Starbreeze Studios isn’t exactly known for fairy tale fare. The developer has created a name for itself through action-packed thrill rides and the Chronicles of Riddick tie-in games, far removed from the distinct change in tone that is their latest release, Brothers: A Tale of Two Sons. This moody tale is decidedly unknown territory for Starbreeze, but the end result is a thoughtful, pensive journey that any fan of storybook fantasy should enjoy.

Players control two siblings: an older and younger brother setting off on a tumultuous trek to retrieve a magical tonic for their terminally ill father. It’s a labor of love that takes the youngsters through deserted dungeons, dilapidated cemeteries, and other particularly unsavory locales, all in search of the cure to their father’s debilitating illness. The creatures you’ll meet with along the way are a strange bunch, ranging fom turtles to giants, all sullen creatures of the worst caliber, all as the player waltzes along with control of both boys at the same time. Like the unexpected shift in content tone from Starbreeze, this is a novel change in what’s considered standard for adventure games. While it’s got a steep learning curve, it’s definitely worth taking the time to figure out.

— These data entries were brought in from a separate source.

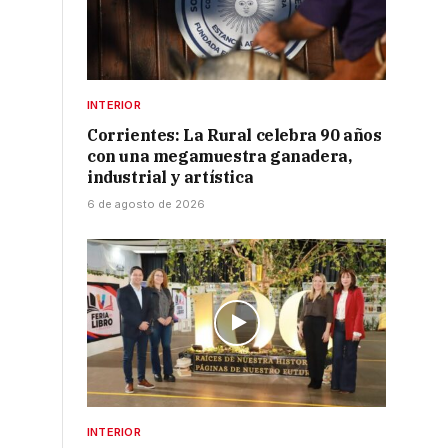
INTERIOR
Corrientes: La Rural celebra 90 años
con una megamuestra ganadera,
industrial y artística
6 de agosto de 2026
INTERIOR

Here’s why: both brothers are conditioned for specific feats. One can’t swim, while the other can, and so on. Like the recently-reviewed PSN adventure Ibb & Obb, the duo’s skills complement each other in ways that condition you to become proficient with both of them. Directing each brother independently is done via the left and right analog sticks. Think of it as a twin-stick adventure game rather than hot neon shooter.

The focus is completely on exploration, forcing you to rely on your wits and trial and error. There’s no handholding here, and no guidance to keep you on the right track. Interestingly enough, there’s a complete dearth of English at all — the brothers communicate via fictional language and between themselves. It’s simply to gauge how a scene will play out by listening to their tone of voice, but Brothers does an excellent job of conveying emotion in this way.

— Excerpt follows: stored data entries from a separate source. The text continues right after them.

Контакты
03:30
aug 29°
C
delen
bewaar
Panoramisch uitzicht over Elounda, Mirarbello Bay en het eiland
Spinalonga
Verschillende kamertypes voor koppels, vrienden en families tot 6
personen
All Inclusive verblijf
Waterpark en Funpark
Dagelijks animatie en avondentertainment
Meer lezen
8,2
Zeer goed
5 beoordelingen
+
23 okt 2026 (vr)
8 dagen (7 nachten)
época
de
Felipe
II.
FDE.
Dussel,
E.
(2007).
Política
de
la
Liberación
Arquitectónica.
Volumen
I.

The sprawling universe takes on a personality of its own, with fairy-tale-inspired locales that appear to be down on their luck. It’s a rude and unfriendly place where the sun never seems to shine, literally or figuratively. The way the brothers interact towns and kingdoms chock-full of these abrasive personalities is a sight to behold, and a glimpse into how even wordless narratives can work. The brothers themselves act as inspiration to these miserable townsfolk and villagers, bringing positivity and comfort to the many long faces peppering the landscape. It’s touching, and one of the reasons I quickly became enamored with this gentle little game.

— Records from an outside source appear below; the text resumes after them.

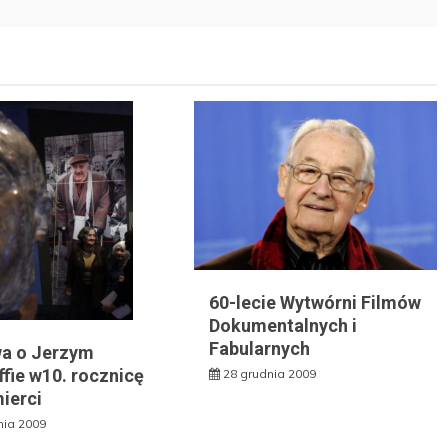
60-lecie Wytwórni Filmów
Dokumentalnych i
Fabularnych
a o Jerzym
fie w10. rocznicę
28 grudnia 2009
ierci
nia 2009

As you continue your trek you’re faced with several challenges and puzzles, though one major gripe is the lack of difficulty. You can solve the various dilemmas in a matter of minutes, and little more for complicated trials. It’s a very simple game and particularly because of this that you can complete the game in a matter of hours.

brothers2Closing Comments:

Oddly enough, Brothers: A Tale of Two Sons is more about the journey than the destination. It’s sobering, funny, heartfelt, and inspirational all at once, sprinkled with some real life lessons in between. If this is what Starbreeze Studios is truly capable of, then we’re ready to see plenty more — especially if it means more interesting experimental mechanics like the ones exhibited here.